Thank you for the detailed explanation!

Multi-GPU setup could allow the loading of larger datasets. The problem is that the data needs to be loaded once and kept on multiple GPUs, while parameters updated across GPUs. This is not supported by standard multi-GPU workflows in PyTorch Lightning and is a fairly niche application.

Your insights make a lot of sense. As a workaround, I'm considering using an EC2 instance with an A100 GPU for my project.

That being said, given the growing scale of Visium Slides in large cell atlas projects like HuBMAP and HCA, I believe the following enhancements could benefit the user community:

(1) Introduce a feature in mod.view_anndata_setup() to estimate the model size. (2) Allow the option to cast data types from float32 to float16 to save on memory usage.

I'd be more than happy to contribute to the development of these features if you find them to be worthwhile additions.

Once again, thank you for developing and maintaining such a valuable computational tool for spatial data!

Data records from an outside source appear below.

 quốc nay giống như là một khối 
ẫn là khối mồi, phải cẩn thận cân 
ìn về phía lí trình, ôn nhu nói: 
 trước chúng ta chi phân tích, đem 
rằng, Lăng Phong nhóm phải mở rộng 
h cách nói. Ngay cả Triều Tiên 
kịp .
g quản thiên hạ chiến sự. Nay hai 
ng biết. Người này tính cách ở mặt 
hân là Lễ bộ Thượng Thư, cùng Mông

vitkl commented 1 year ago

Thanks for the suggestions!

Point 1 is quite practical. I have been working off the back-off-the-envelope calculations that you need A100 80GB to use 50k locations 16k genes dataset and V100 32GB for 16k 16k dataset. To quantitatively predict this, we would need to run systematic experiments but GPU use is harder to track (I am experimenting with wandb at the moment). Feel free to contribute.

We tested point 2 a few years ago. It didn't work due to numerical accuracy issues (training fails with NaN) or even to a lack of 16-bit implementation of NB likelihood special functions (I don't remember which issue it was in PyTorch). My guess is that float16 and bfloat16 work well when all parameters are applied to scaled data - which is not the case in models of this type. I would be surprised in scVI worked with 16bit. This is very easy to try - simply adding an argument to model.train(..., precision="bf16") or model.train(..., precision=16).

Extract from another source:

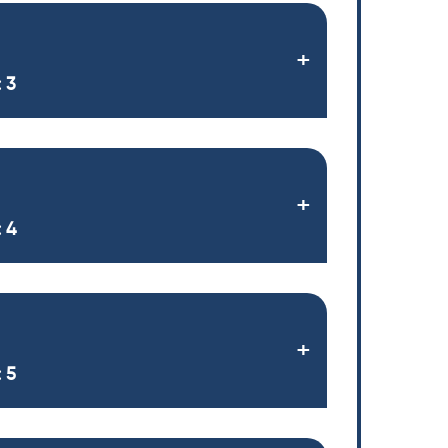
 3
 4
 5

We also have very large projects in the lab (100+ sections). So far the approach has been to apply cell2location in chunks of several sections that fit into A100 or V100 GPU.

A potentially better idea, which we plan to test soon, is to randomly split data into N chunks that each fit into one GPU (80GB A100 GPU), stratifying by experimental batch/section every analysis chunk contains locations from all sections, to get about 50k locations for 15k genes. Then simply merge the resulting cell abundance estimates into one object (it would help to have methods that correctly merge adata.uns['mod']).

kuang-da commented 1 year ago

Thank you for the suggestions. The heuristic estimation about 80GB and 32 GB Memory is very useful.

A potentially better idea, which I would test soon, is to randomly split data into N chunks that each fit into one GPU (80GB A100 GPU), stratifying by experimental batch/section every analysis chunk contains locations from all sections, to get about 50k locations for 15k genes. Then simply merge the resulting cell abundance estimates into one object (it would help to have methods that correctly merge adata.uns['mod']).

This is a great idea and it would be even more efficient if the stratified chunks can be dispatched to multiple GPUs.

vitkl commented 1 year ago

Multi-GPU joint training is nice but a bit more complicated to implement.

Here I suggest training N independent model but on stratified data chunks. You can run N independent jobs in parallel, and then merge results at the end of training. This is easier to realise as a separate training script rather than a part of the package (maybe a command-line script - but not changing standard training interface).

kuang-da commented 1 year ago

This is easier to realise as a separate training script rather than a part of the package

That makes sense. Thank you for all the guidance!